Faultless communication
"Faultless communication" isn't a misnomer exactly, but I think it lends itself to some easy misconceptions. The basic idea is that a sequence of examples is a faultless communication when there is only one possible rule describing all the examples; there is then the often-repeated statement that if a faultless communication fails, the problem is with the learner, not with the method.
When the book gets into details, however, the actual theory is much less dismissive. In fact, it is emphasized that in general, when a method fails, there's something wrong with the method. A well-designed sequence of examples is not (usually) a faultless communication. Rather, it is a sequence of examples calibrated in such a way that, if the learner arrives at an incorrect rule, the test examples will identify the incorrect rule, which can then be traced back to an ambiguity in the examples given. Alternatively, it can make it clear that the learner lacks sufficient background to identify the correct rule.
The actual issue that the concept of faultless communication is meant to address is the following. When you don't have a clear way to diagnose failure while teaching a concept, it leads to blind experimentation: you ask "Did everyone understand that?" and, upon a negative answer, say "Okay, let me try explaining it in some different way..." You might never stumble upon the reason that you are misunderstood, except by chance.
My own thoughts
A disclaimer: I have very little experience with teaching in general, and this is my first encounter with a complete theory of teaching. Parts of Direct Instruction feel overly restrictive to me; it seems that it doesn't have much of a place for things like lecturing, for instance. Then again, a theory must be somewhat restrictive to be effective; unless the intuitive way I would teach something is already magically the optimal way, the theory is no good unless it prevents me from doing something I would otherwise do.

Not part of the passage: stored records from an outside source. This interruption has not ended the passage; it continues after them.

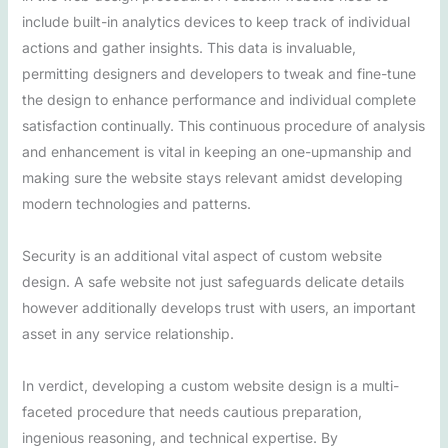
include built-in analytics devices to keep track of individual
actions and gather insights. This data is invaluable,
permitting designers and developers to tweak and fine-tune
the design to enhance performance and individual complete
satisfaction continually. This continuous procedure of analysis
and enhancement is vital in keeping an one-upmanship and
making sure the website stays relevant amidst developing
modern technologies and patterns.
Security is an additional vital aspect of custom website
design. A safe website not just safeguards delicate details
however additionally develops trust with users, an important
asset in any service relationship.
In verdict, developing a custom website design is a multi-
faceted procedure that needs cautious preparation,
ingenious reasoning, and technical expertise. By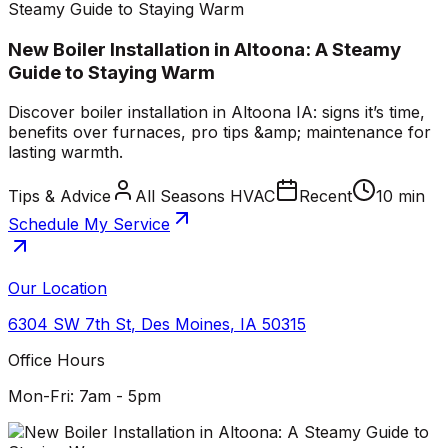
Steamy Guide to Staying Warm
New Boiler Installation in Altoona: A Steamy
Guide to Staying Warm
Discover boiler installation in Altoona IA: signs it’s time,
benefits over furnaces, pro tips &amp; maintenance for
lasting warmth.
Tips & Advice
All Seasons HVAC
Recent
10 min
Schedule My Service
Our Location
6304 SW 7th St
,
Des Moines
,
IA
50315
Office Hours
Mon-Fri: 7am - 5pm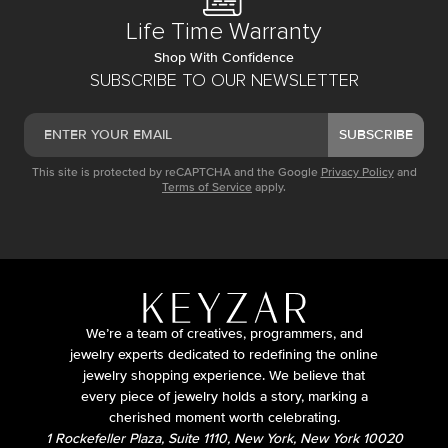
Life Time Warranty
Shop With Confidence
SUBSCRIBE TO OUR NEWSLETTER
SUBSCRIBE
This site is protected by reCAPTCHA and the Google
Privacy Policy
and
Terms of Service
apply.
We’re a team of creatives, programmers, and
jewelry experts dedicated to redefining the online
jewelry shopping experience. We believe that
every piece of jewelry holds a story, marking a
cherished moment worth celebrating.
1 Rockefeller Plaza, Suite 1110, New York, New York 10020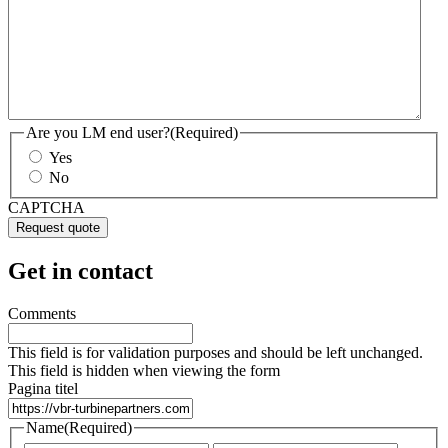
Are you LM end user?
(Required)
Yes
No
CAPTCHA
Get in contact
Comments
This field is for validation purposes and should be left unchanged.
This field is hidden when viewing the form
Pagina titel
Name
(Required)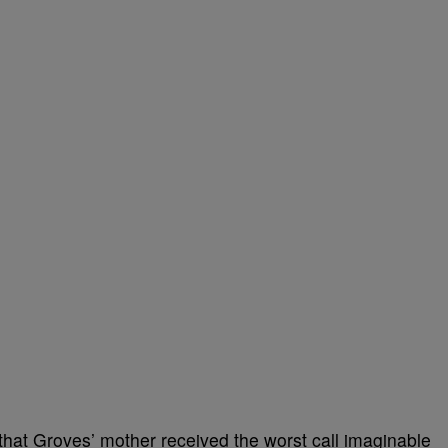
 that Groves’ mother received the worst call imaginable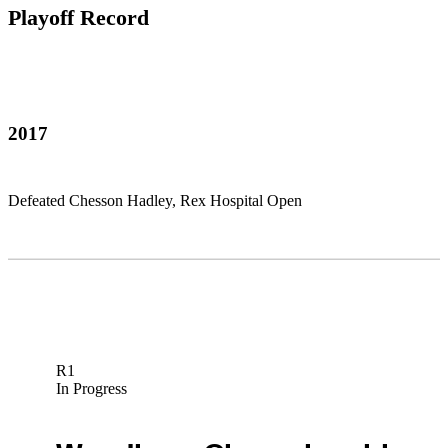
Playoff Record
2017
Defeated Chesson Hadley, Rex Hospital Open
R1
In Progress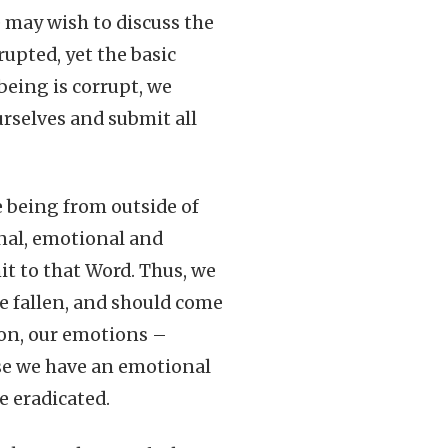
e may wish to discuss the
rupted, yet the basic
being is corrupt, we
rselves and submit all
 being from outside of
onal, emotional and
it to that Word. Thus, we
re fallen, and should come
tion, our emotions –
use we have an emotional
e eradicated.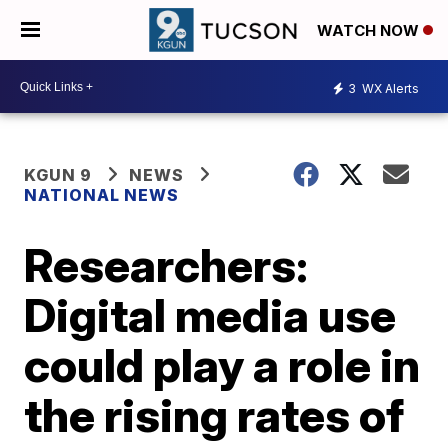
WATCH NOW
3
WX Alerts
KGUN 9
NEWS
NATIONAL NEWS
Researchers:
Digital media use
could play a role in
the rising rates of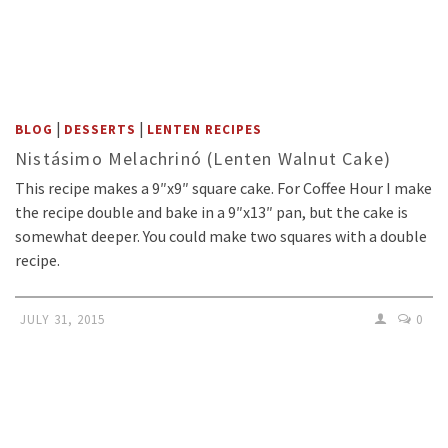
|
|
BLOG
DESSERTS
LENTEN RECIPES
Nistásimo Melachrinó (Lenten Walnut Cake)
This recipe makes a 9″x9″ square cake. For Coffee Hour I make
the recipe double and bake in a 9″x13″ pan, but the cake is
somewhat deeper. You could make two squares with a double
recipe.
JULY 31, 2015
0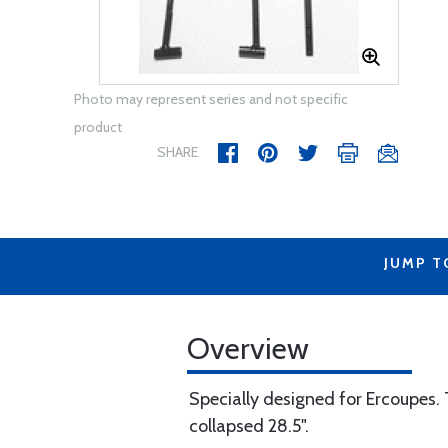
Photo may represent series and not specific
product
SHARE
JUMP T
Overview
Specially designed for Ercoupes. T
collapsed 28.5".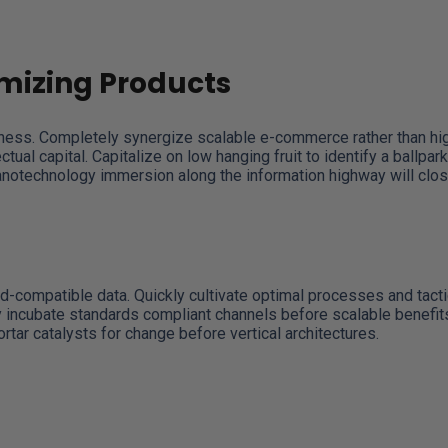
mizing Products
iness. Completely synergize scalable e-commerce rather than hig
ual capital. Capitalize on low hanging fruit to identify a ballpark
Nanotechnology immersion along the information highway will clo
d-compatible data. Quickly cultivate optimal processes and tacti
y incubate standards compliant channels before scalable benefit
tar catalysts for change before vertical architectures.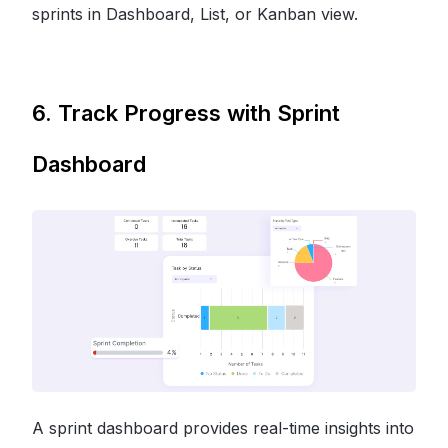
sprints in Dashboard, List, or Kanban view.
6. Track Progress with Sprint
Dashboard
A sprint dashboard provides real-time insights into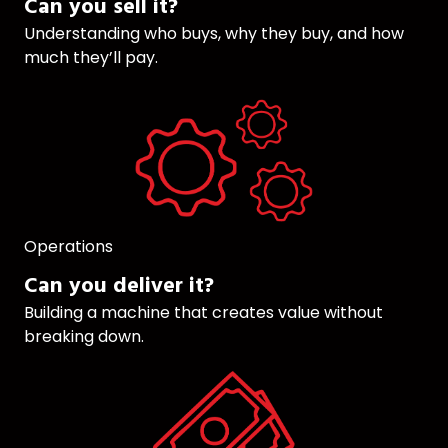
Can you sell it?
Understanding who buys, why they buy, and how
much they’ll pay.
Operations
Can you deliver it?
Building a machine that creates value without
breaking down.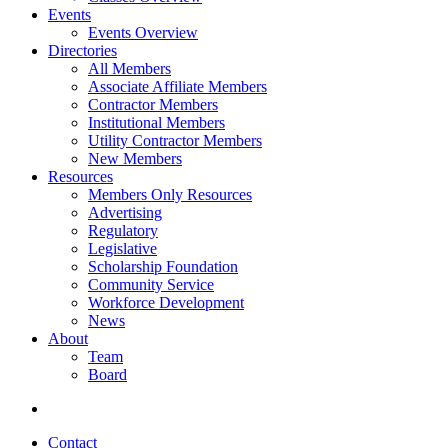
Events
Events Overview
Directories
All Members
Associate Affiliate Members
Contractor Members
Institutional Members
Utility Contractor Members
New Members
Resources
Members Only Resources
Advertising
Regulatory
Legislative
Scholarship Foundation
Community Service
Workforce Development
News
About
Team
Board
Contact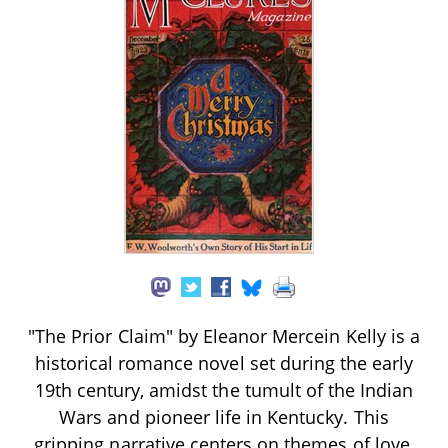
"The Prior Claim" by Eleanor Mercein Kelly is a
historical romance novel set during the early
19th century, amidst the tumult of the Indian
Wars and pioneer life in Kentucky. This
gripping narrative centers on themes of love,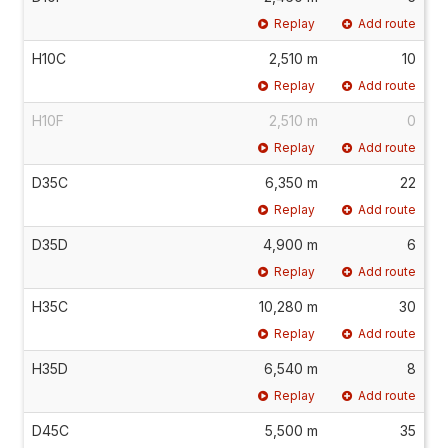
Replay
Add route
H10C
2,510 m
10
Replay
Add route
H10F
2,510 m
0
Replay
Add route
D35C
6,350 m
22
Replay
Add route
D35D
4,900 m
6
Replay
Add route
H35C
10,280 m
30
Replay
Add route
H35D
6,540 m
8
Replay
Add route
D45C
5,500 m
35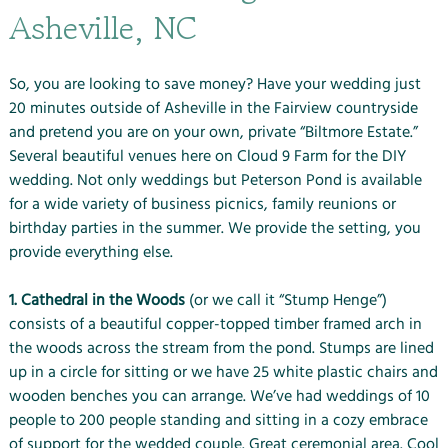
Asheville, NC
So, you are looking to save money? Have your wedding just
20 minutes outside of Asheville in the Fairview countryside
and pretend you are on your own, private “Biltmore Estate.”
Several beautiful venues here on Cloud 9 Farm for the DIY
wedding. Not only weddings but Peterson Pond is available
for a wide variety of business picnics, family reunions or
birthday parties in the summer. We provide the setting, you
provide everything else.
1. Cathedral in the Woods
(or we call it “Stump Henge”)
consists of a beautiful copper-topped timber framed arch in
the woods across the stream from the pond. Stumps are lined
up in a circle for sitting or we have 25 white plastic chairs and
wooden benches you can arrange. We’ve had weddings of 10
people to 200 people standing and sitting in a cozy embrace
of support for the wedded couple. Great ceremonial area. Cool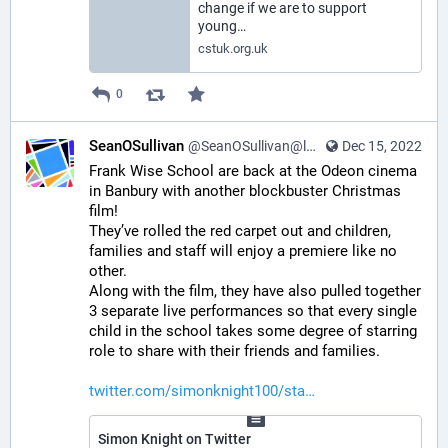
change if we are to support
young…
cstuk.org.uk
0
SeanOSullivan
@SeanOSullivan@learningdisability.social
Dec 15, 2022
Frank Wise School are back at the Odeon cinema 
in Banbury with another blockbuster Christmas 
film!  
They’ve rolled the red carpet out and children, 
families and staff will enjoy a premiere like no 
other.
Along with the film, they have also pulled together 
3 separate live performances so that every single 
child in the school takes some degree of starring 
role to share with their friends and families.
twitter.com/simonknight100/sta
Simon Knight on Twitter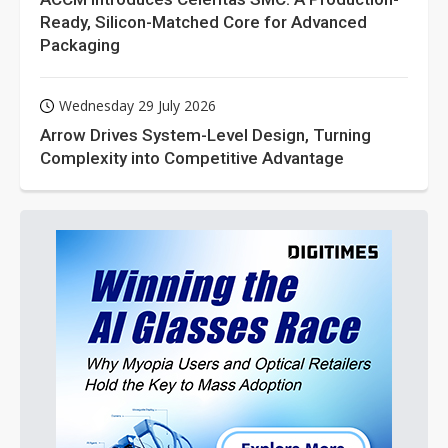
Ready, Silicon-Matched Core for Advanced
Packaging
Wednesday 29 July 2026
Arrow Drives System-Level Design, Turning
Complexity into Competitive Advantage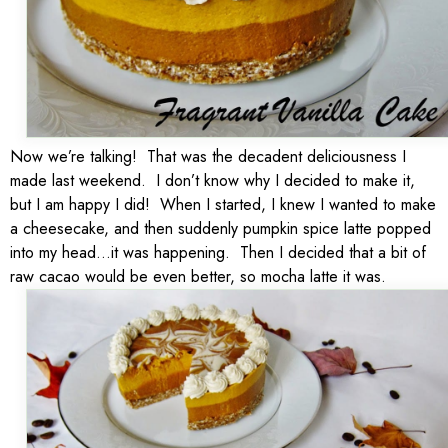
Now we’re talking! That was the decadent deliciousness I
made last weekend. I don’t know why I decided to make it,
but I am happy I did! When I started, I knew I wanted to make
a cheesecake, and then suddenly pumpkin spice latte popped
into my head…it was happening. Then I decided that a bit of
raw cacao would be even better, so mocha latte it was.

An interesting aspect of Direct Instruction that I don't think has been pointed out yet (well, the book, written in 1982, might not be a likely place to find such a thought): this method of teaching seems ideally suited for teaching an Artificial Intelligence. Part of the gimmick of Direct Instruction is that it tries, as much as possible, not to make assumptions about what sort of things will be obvious to the learner. Granted, a lot of the internal structure still relies on experimental data gathered from human learners, but if we're creating an AI, it's a lot easier to program in a set of fundamental responses describing the way it should learn inductively, than to program in the concept of "red" or "faster than" by hand.
I still have the book and plan to hold on to it for a week or so; if there are any questions about what Direct Instruction is or is not, ask them in the comments and I will do my best to figure out what the theory says one way or the other.